The main equipments used for the plastination are plastic containers for fixating, dehydrating, and impregnating the specimens in; a deep freezer for providing a low temperature for the fixative, dehydrating, and impregnating agents; a UV bulb for curing the impregnated specimen; and a Rotary Vane Vacuum Pump (Type RE 5) and flexible rubber tubing. All the chemicals used in this study were obtained locally in Accra, Ghana.

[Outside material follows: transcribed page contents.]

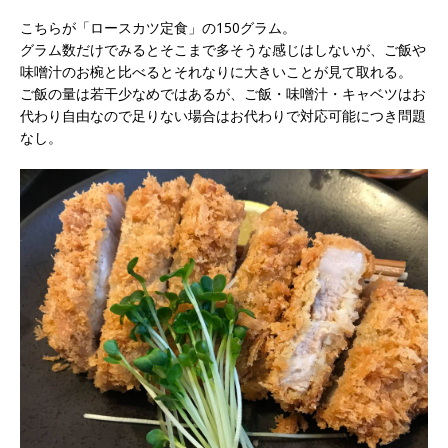
こちらが「ロースカツ定食」の150グラム。
グラム数だけでみるとそこまで多そうな感じはしないが、ご飯や
味噌汁のお椀と比べるとそれなりに大きいことが見て取れる。
ご飯の量は若干少なめではあるが、ご飯・味噌汁・キャベツはお
代わり自由なので足りない場合はお代わりで対応可能につき問題
なし。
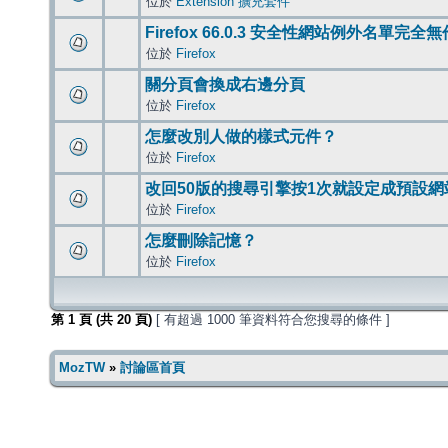
位於
Extension 擴充套件
Firefox 66.0.3 安全性網站例外名單完全
位於
Firefox
關分頁會換成右邊分頁
位於
Firefox
怎麼改別人做的樣式元件？
位於
Firefox
改回50版的搜尋引擎按1次就設定成預設網
位於
Firefox
怎麼刪除記憶？
位於
Firefox
第
1
頁 (共
20
頁)
[ 有超過 1000 筆資料符合您搜尋的條件 ]
MozTW
»
討論區首頁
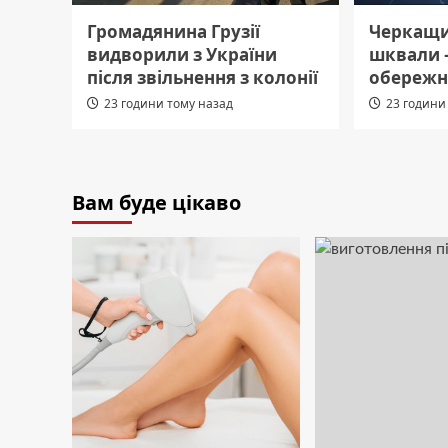
Громадянина Грузії
Черкащин
видворили з України
шквали 
після звільнення з колонії
обережн
23 години тому назад
23 години
Вам буде цікаво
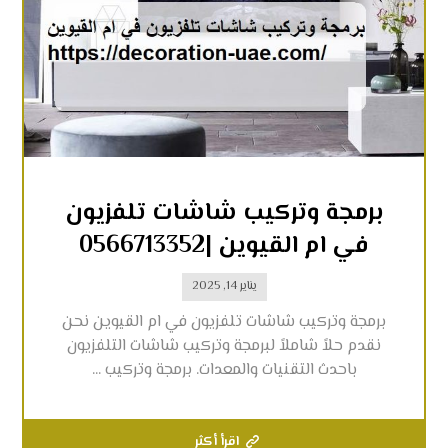
برمجة وتركيب شاشات تلفزيون
في ام القيوين |0566713352
يناير 14, 2025
برمجة وتركيب شاشات تلفزيون في ام القيوين نحن
نقدم حلاً شاملاً لبرمجة وتركيب شاشات التلفزيون
باحدث التقنيات والمعدات. برمجة وتركيب ...
اقرأ أكثر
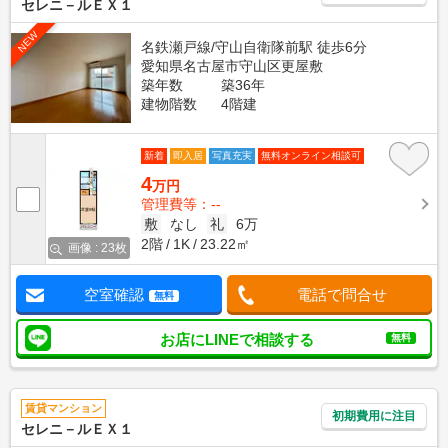
セレニ－ルＥＸ１
NEW
名鉄瀬戸線/守山自衛隊前駅 徒歩6分
愛知県名古屋市守山区更屋敷
築年数
築36年
建物階数
4階建
新着
即入居
写真充実
無料オンライン相談可
4
万円
管理費等：--
敷
なし
礼
6万
2階
1K
23.22㎡
画像 : 23枚
空室確認
電話で問合せ
無料
お店にLINEで相談する
無料
賃貸マンション
初期費用に注目
セレニ－ルＥＸ１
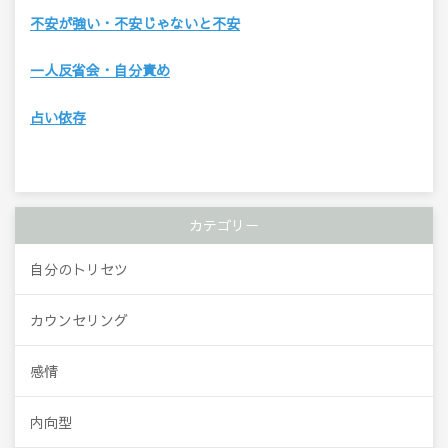
不安が強い・不安じゃないと不安
一人反省会・自分責め
占い依存
カテゴリー
自分のトリセツ
カウンセリング
感情
内向型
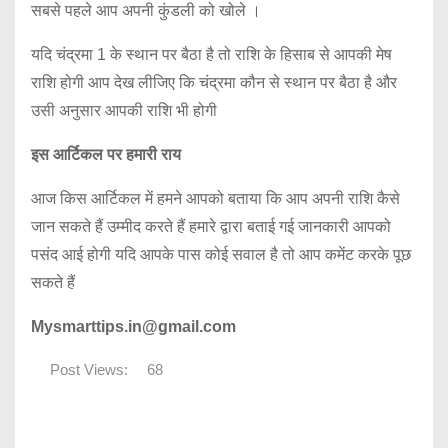
सबसे पहले आप अपनी कुंडली को खोले ।
यदि चंद्रमा 1 के स्थान पर बैठा है तो राशि के हिसाब से आपकी मेष
राशि होगी आप देख लीजिए कि चंद्रमा कौन से स्थान पर बैठा है और
उसी अनुसार आपकी राशि भी होगी
इस आर्टिकल पर हमारी राय
आज किस आर्टिकल में हमने आपको बताया कि आप अपनी राशि कैसे
जान सकते हैं उम्मीद करते हैं हमारे द्वारा बताई गई जानकारी आपको
पसंद आई होगी यदि आपके पास कोई सवाल है तो आप कमेंट करके पूछ
सकते हैं
Mysmarttips.in@gmail.com
Post Views:
68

Large amounts of acetone were used in this project for dehydration. Dealing with the used acetone solution was a problem. In order to protect the environment and reduce operation cost, it is recommended that the acetone be recovered for use in the laboratories.

4. Conclusion

The plastinated specimens with the exception of the lungs are satisfactory for use as teaching aids. The study shows that locally available materials and appropriate technology in Ghana can be used to prepare plastinated specimens for use as teaching aids. The results are encouraging especially this being the first known reported experiments on plastination in Ghana. The plastinates would be used as teaching aids at the Department of Science Laboratory Technology of Accra Polytechnic, Ghana.

Acknowledgments

This study is being supported by a research budgetary allocation from Accra Polytechnic, Ghana to the Department of Science Laboratory Technology of Accra Polytechnic.